* **Exercise objective**
Write out each line from the data below that includes the word "Huitema".

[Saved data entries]
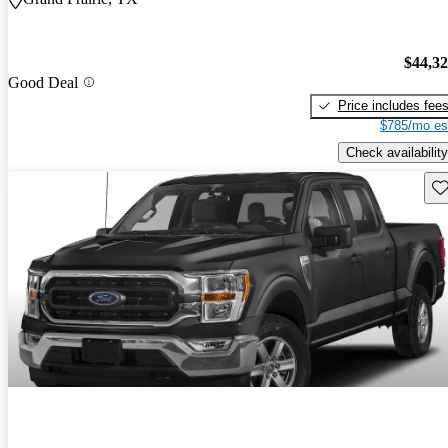
$44,3
Good Deal
Price includes fee
$785/mo es
Check availability
Sav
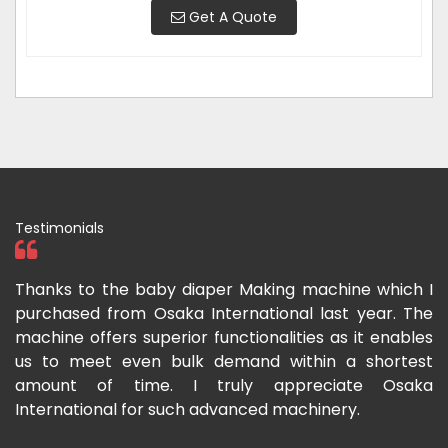
Get A Quote
Testimonials
ka
Thanks to the baby diaper Making machine which I
I
g-
purchased from Osaka International last year. The
O
ka
machine offers superior functionalities as it enables
g
p-
us to meet even bulk demand within a shortest
f
amount of time. I truly appreciate Osaka
International for such advanced machinery.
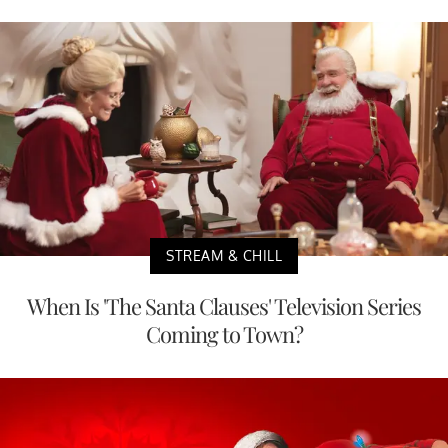
STREAM & CHILL
When Is 'The Santa Clauses' Television Series
Coming to Town?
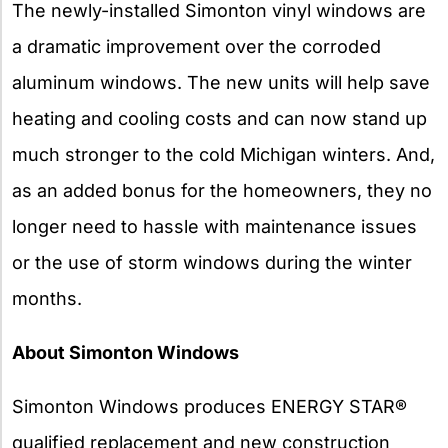
The newly-installed Simonton vinyl windows are
a dramatic improvement over the corroded
aluminum windows. The new units will help save
heating and cooling costs and can now stand up
much stronger to the cold Michigan winters. And,
as an added bonus for the homeowners, they no
longer need to hassle with maintenance issues
or the use of storm windows during the winter
months.
About Simonton Windows
Simonton Windows produces ENERGY STAR®
qualified replacement and new construction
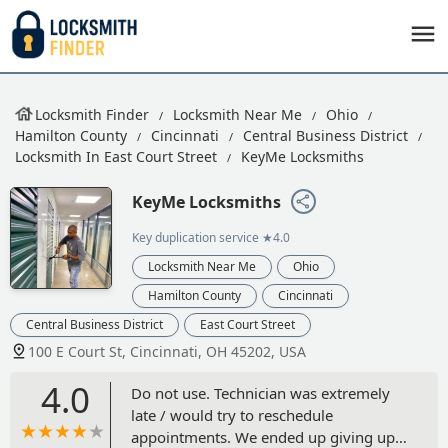
Locksmith Finder
Locksmith Near Me
Ohio
Hamilton County
Cincinnati
Central Business District
Locksmith In East Court Street
KeyMe Locksmiths
KeyMe Locksmiths
Key duplication service
★4.0
Locksmith Near Me
Ohio
Hamilton County
Cincinnati
Central Business District
East Court Street
100 E Court St, Cincinnati, OH 45202, USA
4.0
Do not use. Technician was extremely
late / would try to reschedule
appointments. We ended up giving up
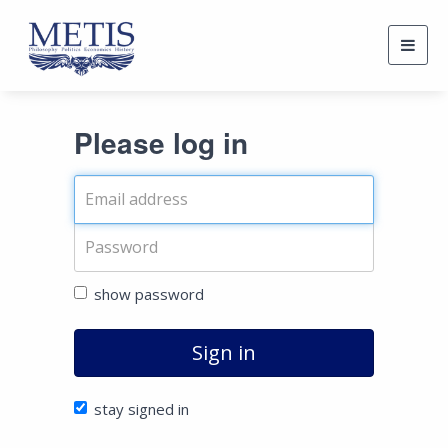
Togg
navig
Please log in
show password
Sign in
stay signed in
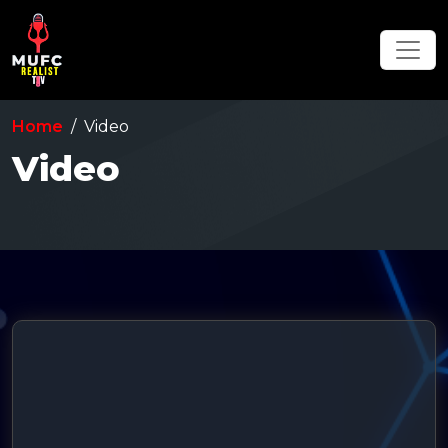
Home
Video
Video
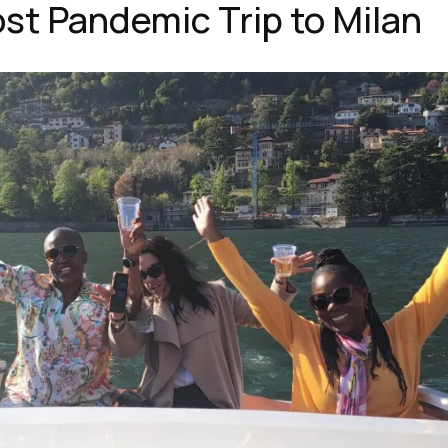
st Pandemic Trip to Milan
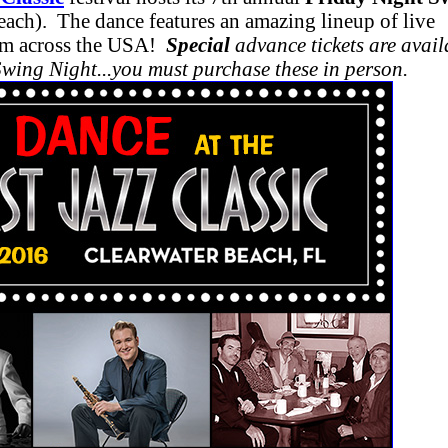
ach). The dance features an amazing lineup of live
rom across the USA!
Special
advance tickets are avail
Swing Night...you must purchase these in person.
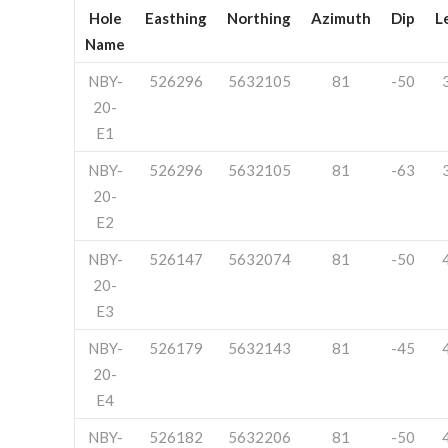
Hole
Easthing
Northing
Azimuth
Dip
L
Name
NBY-
526296
5632105
81
-50
20-
E1
NBY-
526296
5632105
81
-63
20-
E2
NBY-
526147
5632074
81
-50
20-
E3
NBY-
526179
5632143
81
-45
20-
E4
NBY-
526182
5632206
81
-50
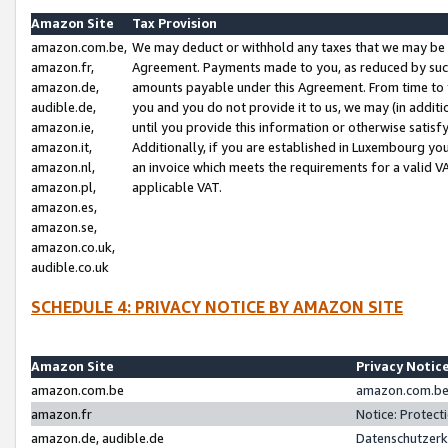
Amazon Site
Tax Provision
amazon.com.be,
We may deduct or withhold any taxes that we may be 
amazon.fr,
Agreement. Payments made to you, as reduced by such 
amazon.de,
amounts payable under this Agreement. From time to 
audible.de,
you and you do not provide it to us, we may (in addit
amazon.ie,
until you provide this information or otherwise satis
amazon.it,
Additionally, if you are established in Luxembourg yo
amazon.nl,
an invoice which meets the requirements for a valid V
amazon.pl,
applicable VAT.
amazon.es,
amazon.se,
amazon.co.uk,
audible.co.uk
SCHEDULE 4: PRIVACY NOTICE BY AMAZON SITE
Amazon Site
Privacy Notic
amazon.com.be
amazon.com.be 
amazon.fr
Notice: Protect
amazon.de, audible.de
Datenschutzerk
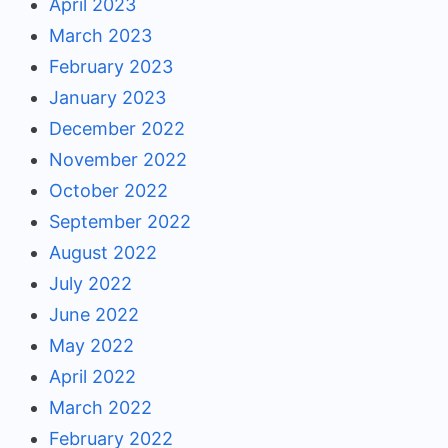
April 2023
March 2023
February 2023
January 2023
December 2022
November 2022
October 2022
September 2022
August 2022
July 2022
June 2022
May 2022
April 2022
March 2022
February 2022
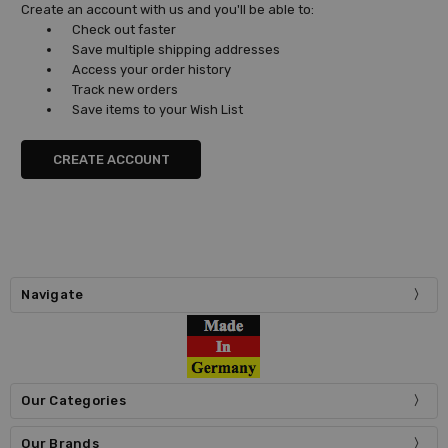
Create an account with us and you'll be able to:
Check out faster
Save multiple shipping addresses
Access your order history
Track new orders
Save items to your Wish List
CREATE ACCOUNT
Navigate
Our Categories
Our Brands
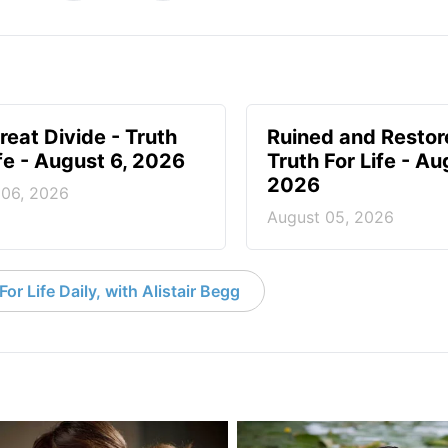
reat Divide - Truth
Ruined and Restor
ife - August 6, 2026
Truth For Life - Au
2026
 06, 2026
August 05, 2026
or Life Daily, with Alistair Begg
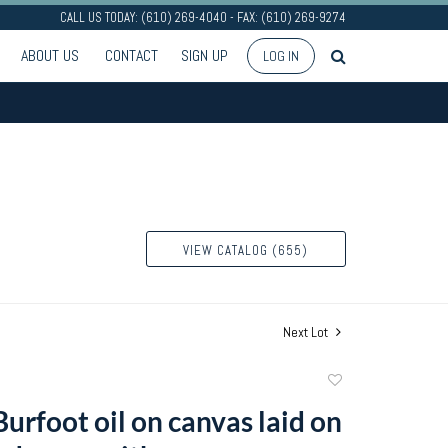
CALL US TODAY: (610) 269-4040 - FAX: (610) 269-9274
ABOUT US
CONTACT
SIGN UP
LOG IN
VIEW CATALOG (655)
Next Lot
Add
to
urfoot oil on canvas laid on
favorite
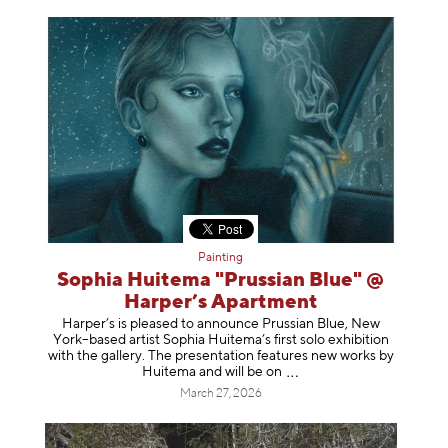
Painting
Sophia Huitema "Prussian Blue" @
Harper’s Apartment
Harper’s is pleased to announce Prussian Blue, New
York–based artist Sophia Huitema’s first solo exhibition
with the gallery. The presentation features new works by
Huitema and will be
on
March 27, 2026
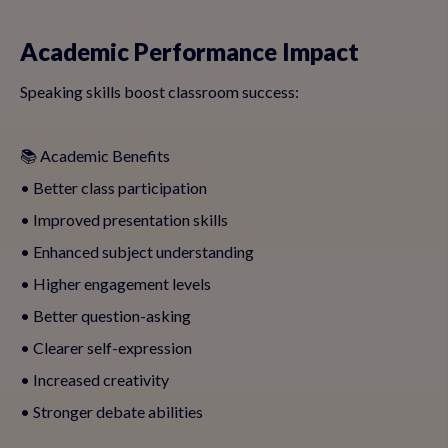
Academic Performance Impact
Speaking skills boost classroom success:
📚 Academic Benefits
• Better class participation
• Improved presentation skills
• Enhanced subject understanding
• Higher engagement levels
• Better question-asking
• Clearer self-expression
• Increased creativity
• Stronger debate abilities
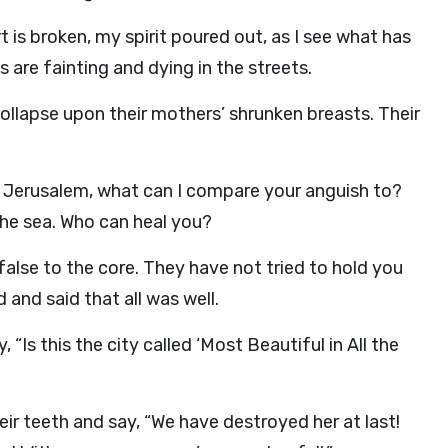
t is broken, my spirit poured out, as I see what has
 are fainting and dying in the streets.
llapse upon their mothers’ shrunken breasts. Their
 O Jerusalem, what can I compare your anguish to?
he sea. Who can heal you?
false to the core. They have not tried to hold you
 and said that all was well.
“Is this the city called ‘Most Beautiful in All the
eir teeth and say, “We have destroyed her at last!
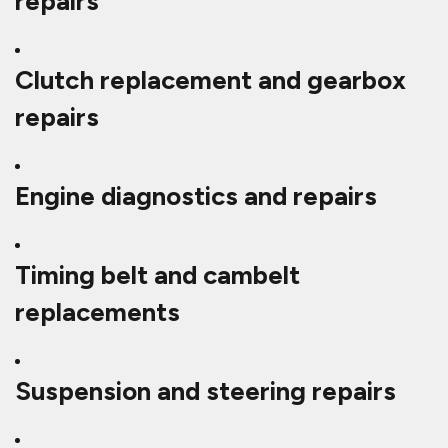
repairs
Clutch replacement and gearbox
repairs
Engine diagnostics and repairs
Timing belt and cambelt
replacements
Suspension and steering repairs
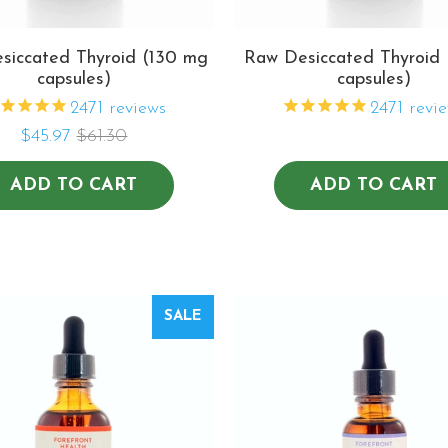
siccated Thyroid (130 mg
Raw Desiccated Thyroid
capsules)
capsules)
2471
reviews
2471
revie
$45.97
$61.30
ADD TO CART
ADD TO CART
SALE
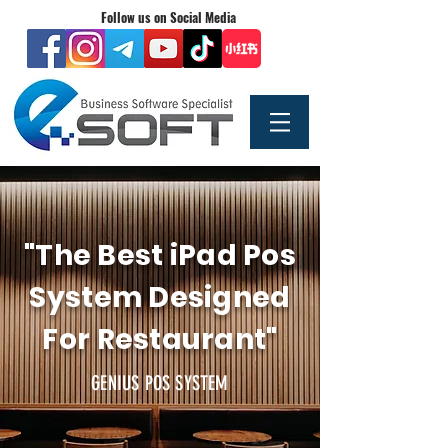
Follow us on Social Media
"The Best iPad Pos
System Designed
For Restaurant"
GENIUS POS SYSTEM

* **Your response**
Sophia Huitema "Prussian Blue" @
York–based artist Sophia Huitema’s first solo exhibition
Huitema and will be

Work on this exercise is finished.